I'm weighing in the morning.

Good luck Flower  

Janie...Mmm JP. do you sometimes get Met   from JP's? I do! Especially with tuna.


----------



## janie77

Kerry, I have been lucky with JP's - no met bum with them so far.

Good luck for weigh in


----------



## KerryB

Must just be my weird system!  

Thanks


----------



## flowerpot

Morning girls

Another 1lb off 

13 more to go to get my next stone off for xmas 

brekkie:  optivita and skim milk
lunch:  granary bread with tuna, EL salad cream, toms and onion
tea - pasta with tomato and roast veg sauce


----------



## scratch

Well done you. I am not so optimistic about weigh in tomorrow. I have terrible af bloat and I feel pants. But you never know. I have taken a water tablet and hopefully it will shift some of it. I look about 5 months gone now!!

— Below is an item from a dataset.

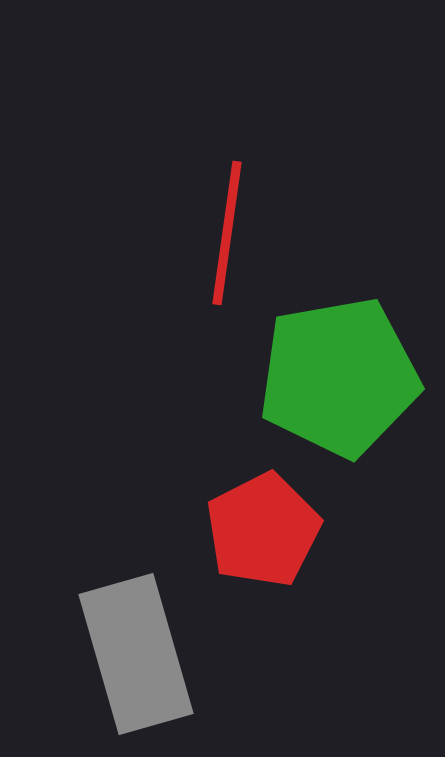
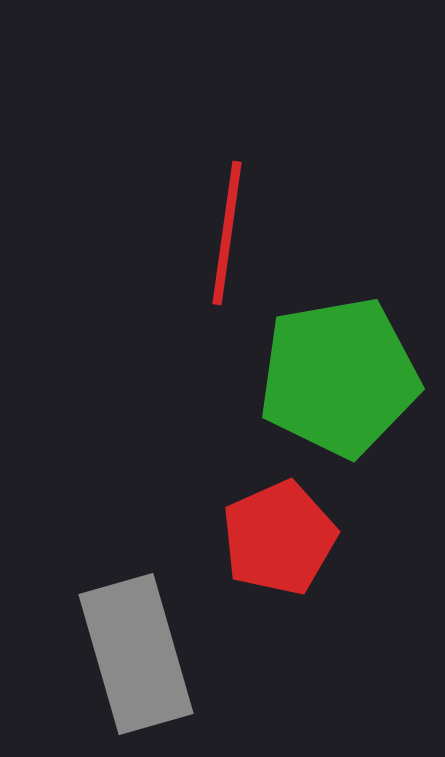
red pentagon: moved 16 px right, 8 px down; rotated 3 degrees clockwise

I did go oout on my bike last night and the wind was horrendous. But it was good exercise it made cycling twice as hard wo hopefully it will have the desired effect

Brekkie  Wheataflakes dried cranberries skim milk
Lunch    Yoghurt friut cereal bar
Dinner    ww veggie chilli and small jp

No cycling tonight I am having an early night as I am soooo tired.


----------



## flowerpot

I'm sure you will have done just fine Sal, all that cycling has to pay off hun.  I'm off work mon-weds next week so am gonna have to try and be good, as i'm worse when at home wanting to eat more x


----------



## KerryB

I stayed the same, which I'm not surprised about. Got DH's birthay this weekend and a meal out on sunday for FIL/MIL's retirement, so won't be good! Will try though!

xx


----------



## scratch

weigh in tomorrow morning keep your fingers crossed for me girls!!


----------



## flowerpot

Sal

Kerry, get back on it after your celebrations - is it one year already since your dh's birthday party? 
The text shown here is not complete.